Not intervening in Syria may have been the toughest decision of Obama’s presidency, but it shrinks to strategic insignificance alongside his deal with Iran to slow down that country’s nuclear-arms program. The president assures Goldberg that he "actually would have” struck Iran’s nuclear facilities if he had seen the Iranians "break out,” or get to the brink of acquiring nuclear weapons. Yet the essence of his deal is that Iran’s breakout has merely been postponed—and Iran’s brazen testing of ballistic missiles in recent days strongly suggests that Tehran sees it that way.

The president may yet prove to be the smartest person in the world, or at least the smartest person in Washington. Perhaps Iran will become more politically liberal in the 10-year life span of the nuclear deal. Perhaps, too, the world will realize that climate change is a more serious, existential threat than, say, Islamic extremism. And perhaps future presidents will thank Obama for his "pivot” to Asia, which reflects his belief that the rise of China is a more important strategic challenge than the disintegration of the Middle East.

In the words of Defense Secretary Ash Carter, the president "consistently asks, even in the midst of everything else that’s going on, ‘Where are we in the Asia-Pacific rebalance?
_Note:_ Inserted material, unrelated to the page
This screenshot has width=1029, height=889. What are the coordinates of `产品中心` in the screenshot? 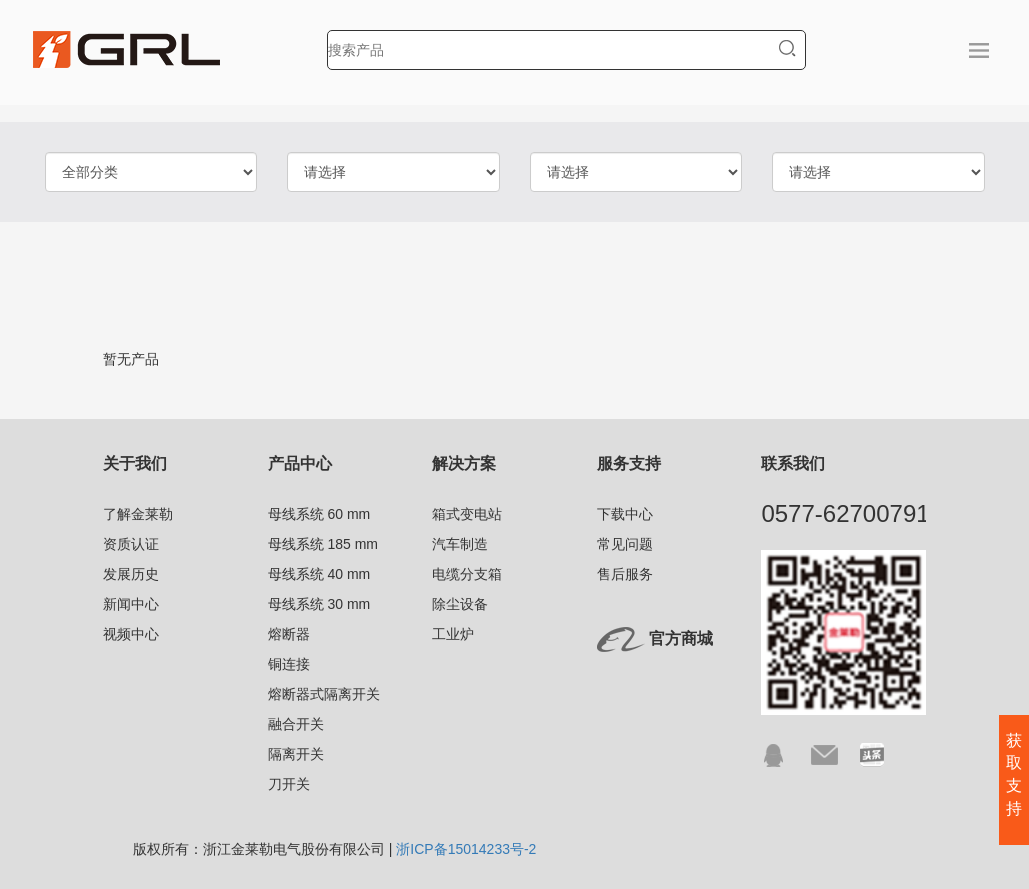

Where are we in terms of resources?’” We read of a possible U.S. naval base in Vietnam, part of the president’s strategy to check China’s ascendancy in Asia. "If you look at how we’ve operated in the South China Sea,” he tells Goldberg (in language that will not endear him to President Xi Jinping), "we have been able to mobilize most of Asia to isolate China in ways that have surprised China, frankly.”

Goldberg concludes his important and illuminating article by crediting Obama with "a set of potentially historic foreign-policy achievements … the opening to Cuba, the Paris climate-change accord, the Trans-Pacific Partnership trade agreement, and … the Iran nuclear deal.” The key word here is "potentially.”

If you think you are smarter than every foreign-policy expert in the room, any room, then it is tempting to make up your own grand strategy. That is what Obama has done, to an extent that even his critics underestimate. There is no "Obama doctrine”; rather, we see here a full-blown revolution in American foreign policy. And this revolution can be summed up as follows: The foes shall become friends, and the friends foes.

In the Middle East, Israel and Saudi Arabia are out, Iran is in. Similarly, in the Far East, China is out, Vietnam is in. As for a special relationship, the president would rather have one with Cuba than Britain. Nothing could better illustrate the extent of Barack Obama’s repudiation of the "foreign-policy establishment.”

Yet grand strategies are judged by their consequences, not by their intentions, and in the Middle East—not to mention North Africa and parts of South Asia—the consequences are not looking pretty.

If the arc of history is in fact bending toward Islamic extremism, sectarian conflict, networks of terrorism, and regional nuclear-arms races, then the 44th president will turn out to have been rather less smart than the foreign-policy establishment he so loftily disdains.